2.23. Gegeven de beslissing in de hoofdzaak is er geen aanleiding voor het treffen van een voorlopige voorziening als bedoeld in artikel 8:81 Awb.
2.24. Voor veroordeling van een partij in de kosten die de andere partij in verband met de behandeling van het beroep redelijkerwijs heeft moeten maken, bestaat geen aanleiding.

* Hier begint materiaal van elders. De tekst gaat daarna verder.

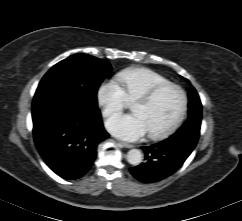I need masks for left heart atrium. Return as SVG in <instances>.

- verklaart het beroep, geregistreerd onder nummer Awb 08/38452, ongegrond;
- wijst het verzoek om voorlopige voorziening, geregistreerd onder nummer Awb 08/38453 af.
Aldus gegeven door mr. S.M. Schothorst, voorzieningenrechter, en in het openbaar uitgesproken in tegenwoordigheid van H.M. Eleveld als griffier op 14 november 2008.
de griffier
de voorzieningenrechter
Tegen de uitspraak inzake het verzoek om een voorlopige voorziening staat geen rechtsmiddel open.
Tegen de uitspraak in de bodemzaak kunnen partijen binnen een week na de datum van verzending van deze uitspraak hoger beroep instellen bij de Afdeling bestuursrechtspraak van de Raad van State, onder vermelding van “hoger beroep vreemdelingenzaken”, postbus 16113, 2500 BC te ’s-Gravenhage. Ingevolge artikel 85 Vw 2000 dient het beroepschrift, in aanvulling op de vereisten gesteld in artikel 6:5 Algemene wet bestuursrecht, één of meer grieven tegen de uitspraak te bevatten. Artikel 6:6 Awb is niet van toepassing.